Arguably the most prodigiously gifted high-school baseball team in history, with two future major-leaguers and several other hot prospects among them, the 1979 Crenshaw Cougars ended its season at Dodger Stadium ready to fulfill its rightful destiny as a state champion. The season's final game was freighted with symbolic value, but not of the kind they'd have liked to envision. Playing against a squad of undistinguished suburban kids—the sort of team they took special pride in creaming—Crenshaw's big bats came up empty, swatting long balls that were tamed by the park's pitcher-friendly dimensions. In the fifth inning, their traditional "rally inning," Coach Brooks Hurst inexplicably called on Darryl Strawberry, his most celebrated slugger, to lay down a bunt, which grounded straight to the pitcher. The winning pitcher was a third baseman who hadn't thrown from the hill in six weeks. His name? John Elway, future Hall Of Fame quarterback for the Denver Broncos.

In retrospect, the all-black Crenshaw team's loss to Elway, a golden boy who would achieve glory in another sport, was a clear harbinger of disappointments to come. Expanded from his memorable New York Times Magazine piece on Strawberry, Michael Sokolove's The Ticket Out opens up into a thoughtful and moving inquiry into the famed Class Of '79. As the title suggests, Sokolove explodes the myth that athletics leads inner-city kids to a better station in life; even in those rare cases like Strawberry's, when major-league millions are dumped on their laps, some may be ill-equipped to handle the transition. But beyond a mere sociological tract, the book functions best as a heartfelt piece of portraiture, a class reunion that accounts for the casualties and minor triumphs following faded glories on the diamond.

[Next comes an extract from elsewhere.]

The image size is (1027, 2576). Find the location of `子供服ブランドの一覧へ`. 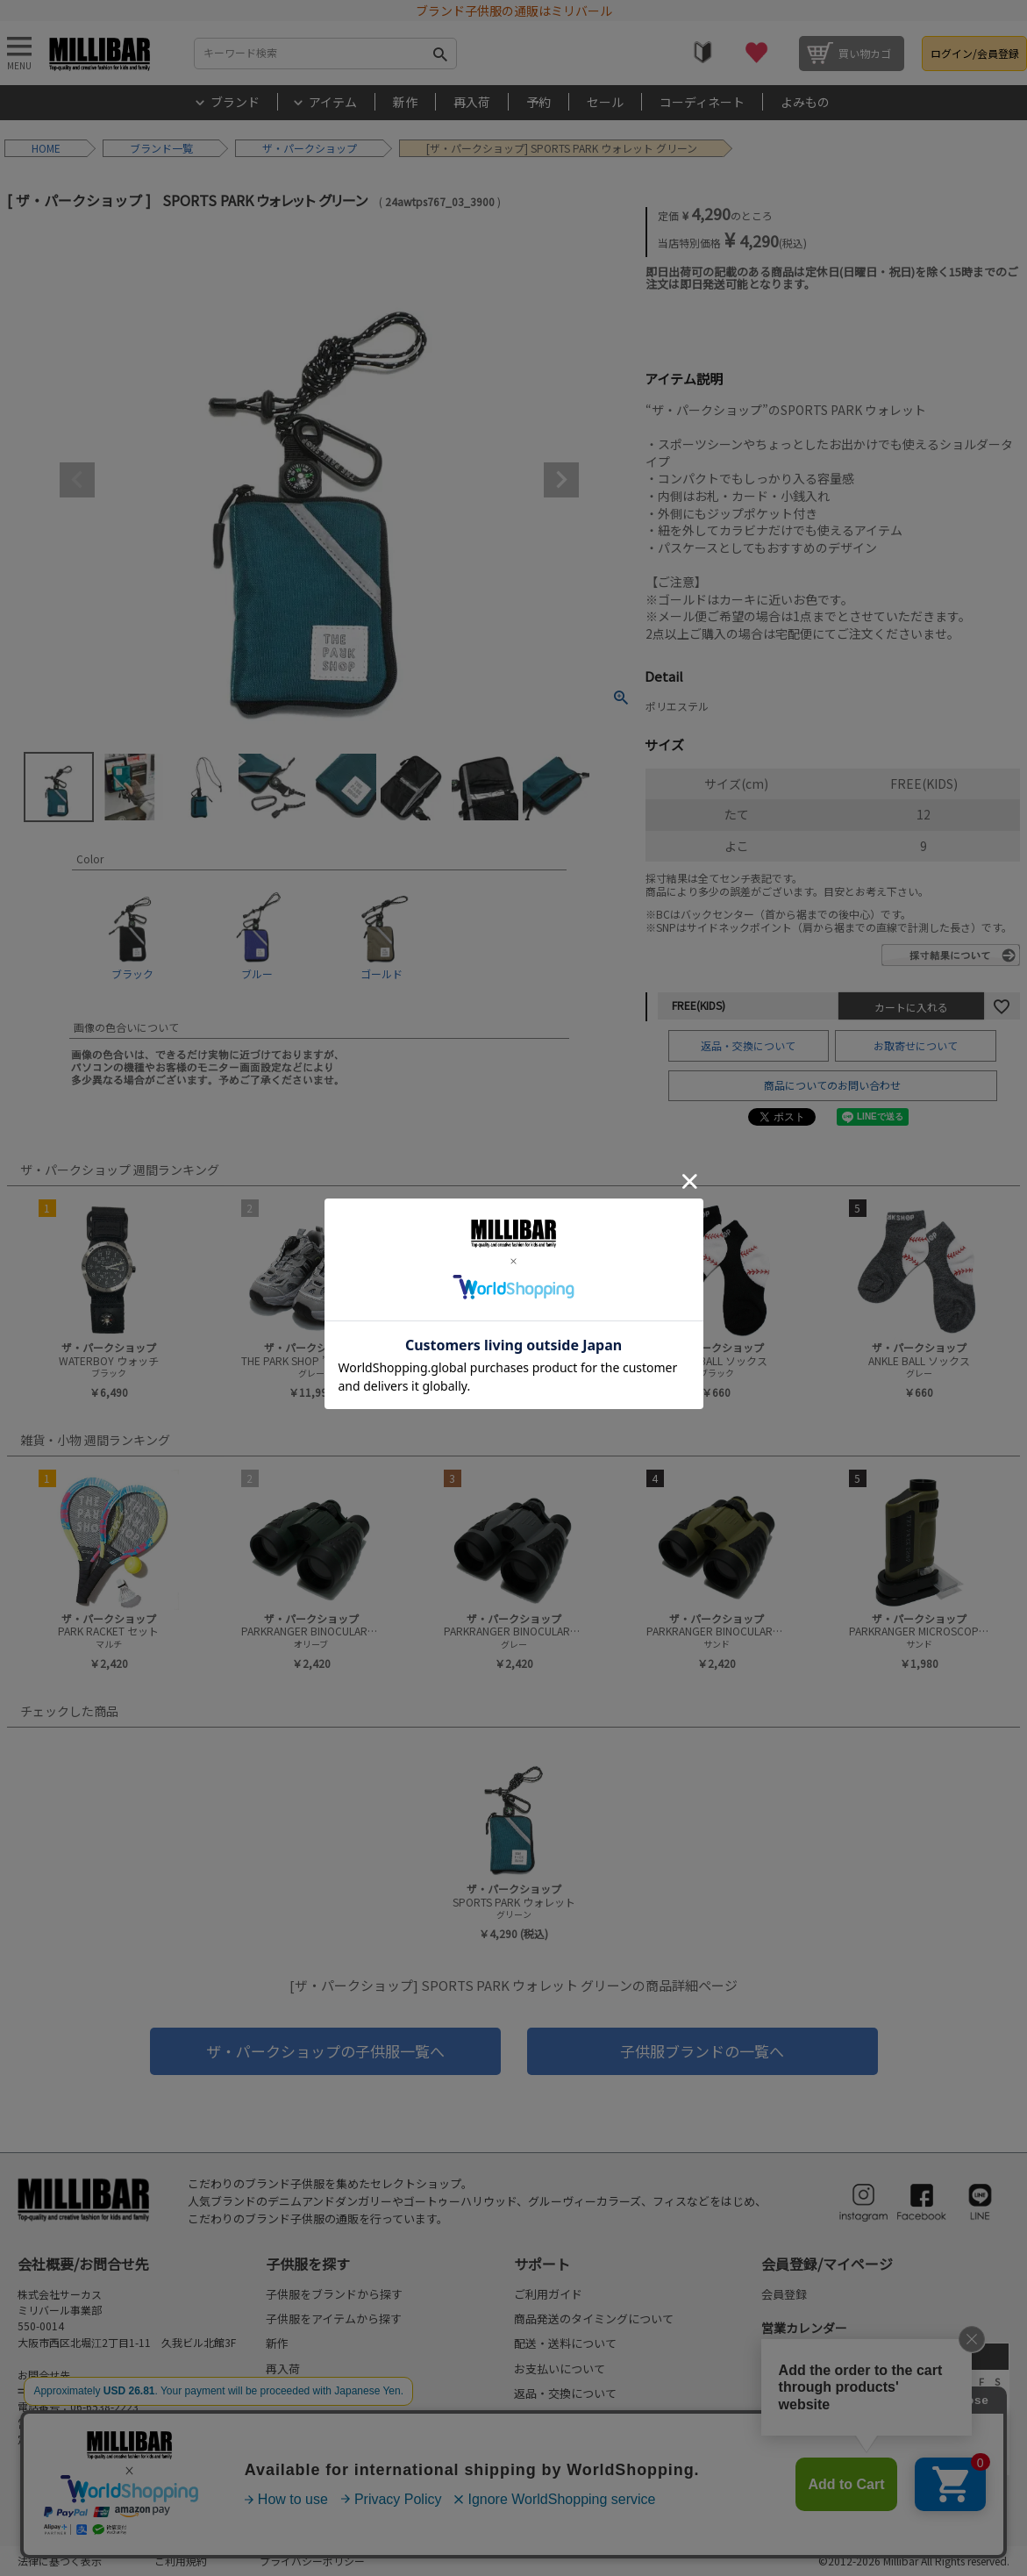

子供服ブランドの一覧へ is located at coordinates (702, 2051). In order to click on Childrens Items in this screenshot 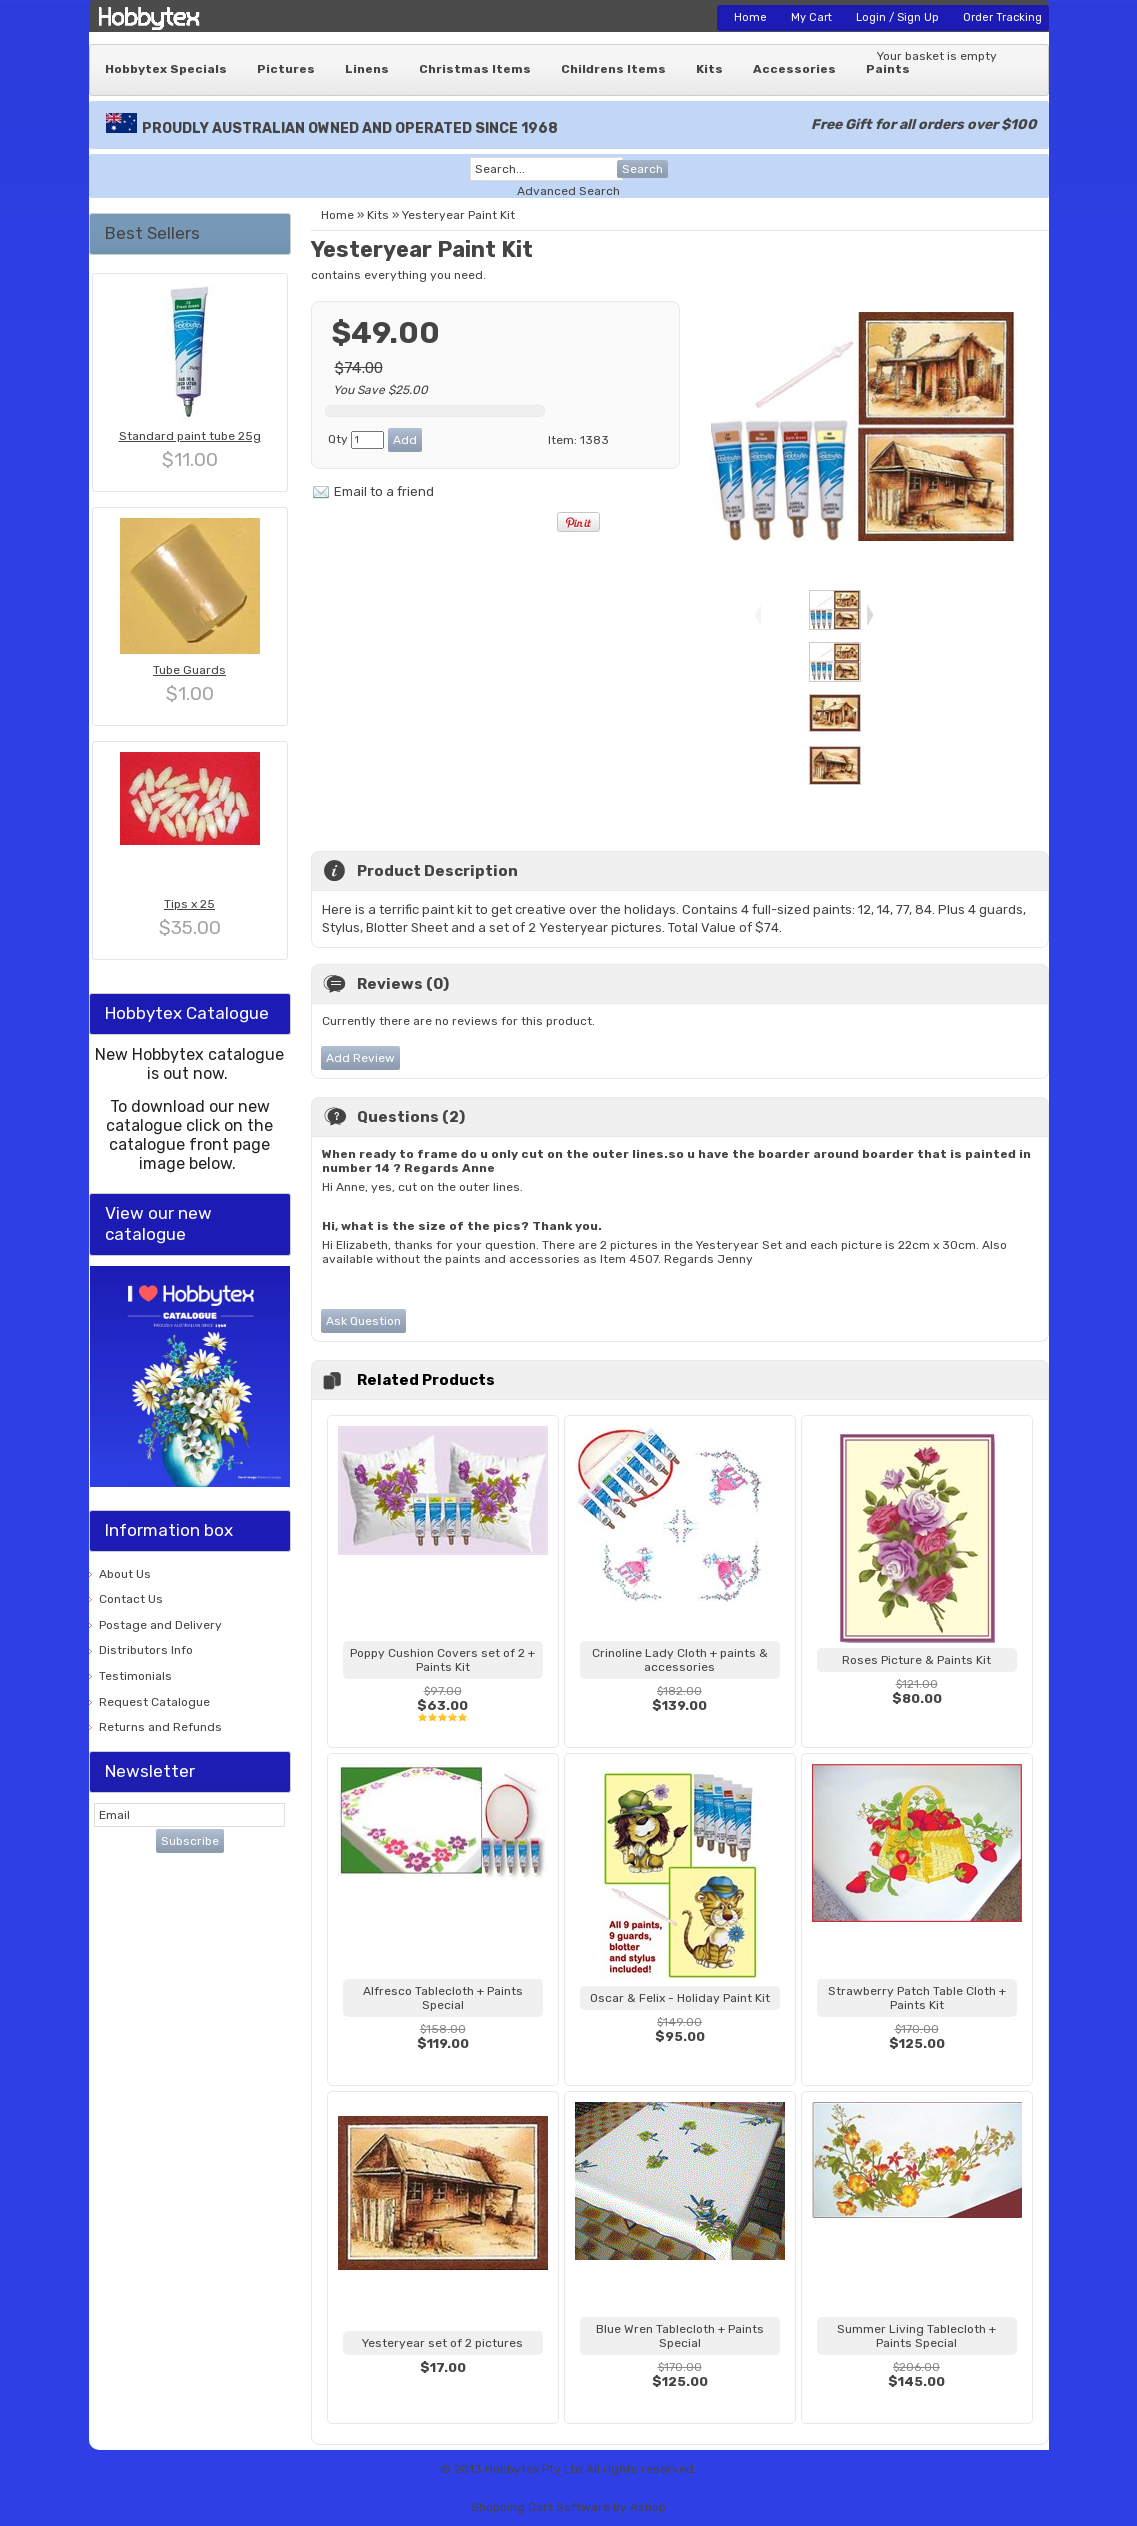, I will do `click(613, 69)`. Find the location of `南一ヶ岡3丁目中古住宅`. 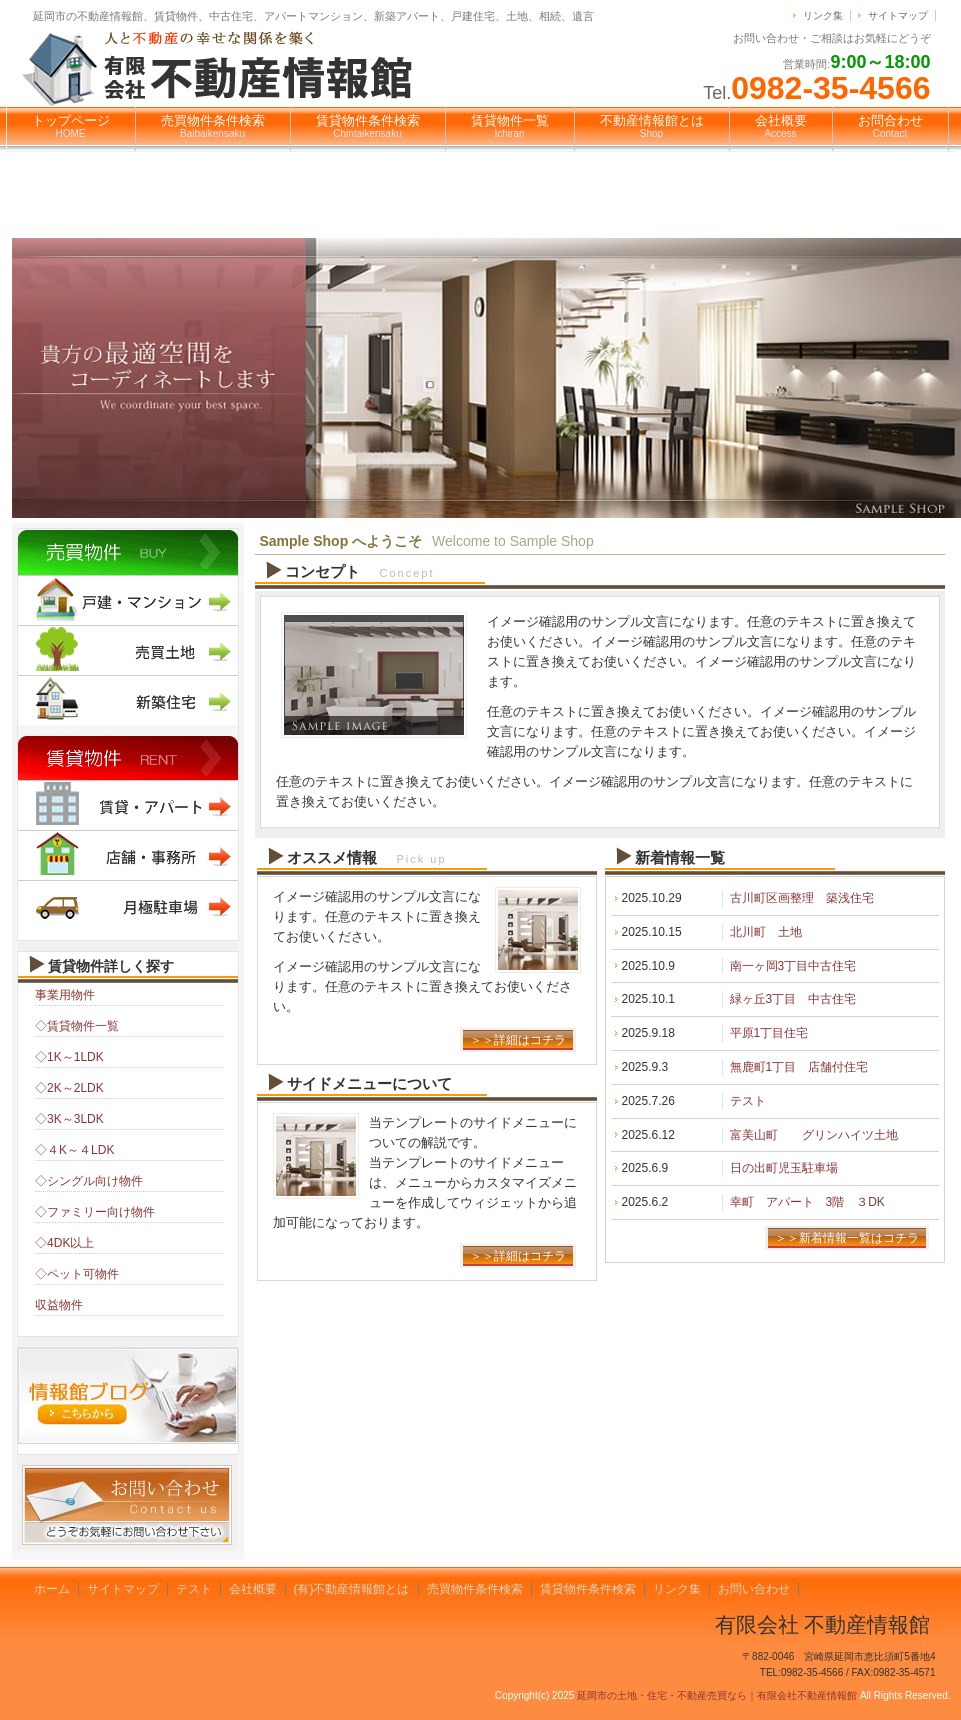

Now in their 40s, the "Boys Of Crenshaw" all made it out of the neighborhood, though those who never brushed with fame are often better off than those who did. In addition to Strawberry, whose tragic passivity and self-destructive addictions have been relayed many times previously, Sokolove catches up with the other key position players. Former All-Star Chris Brown, the team's biggest weapon, was bounced from the majors after a notorious string of minor injuries and personal conflicts, but wound up a well-paid crane operator in Houston. Some have settled into workaday occupations like plumbing, military policing, and, in the oddest case, cooking kosher foods for Orthodox travel expeditions. Others are less fortunate, including the former catcher serving hard time for victimless felonies under California's "three strikes" initiative.

Sokolove has written about the other side of the diamond before in Hustle: The Myth, Life, And Lies Of Pete Rose, and his plainspoken, journalistic writing style steers clear of the fussy prose and scene-setting that dogs other baseball books. Even if it had nothing to do with the game, even if Sokolove had just followed the varied trajectories of nine random friends from the Crenshaw yearbook, The Ticket Out would still make a fine survey of poverty and race in America. But by clinging to a long-shot dream, the Boys Of Crenshaw encountered a humbling reality that's all the more poignant. Sokolove notes that nearly all of them still refer to themselves as "blessed." Considering the oft-wide disparity between their hopes at age 18 and their middle-age struggles, the word testifies to a remarkably abiding spirit.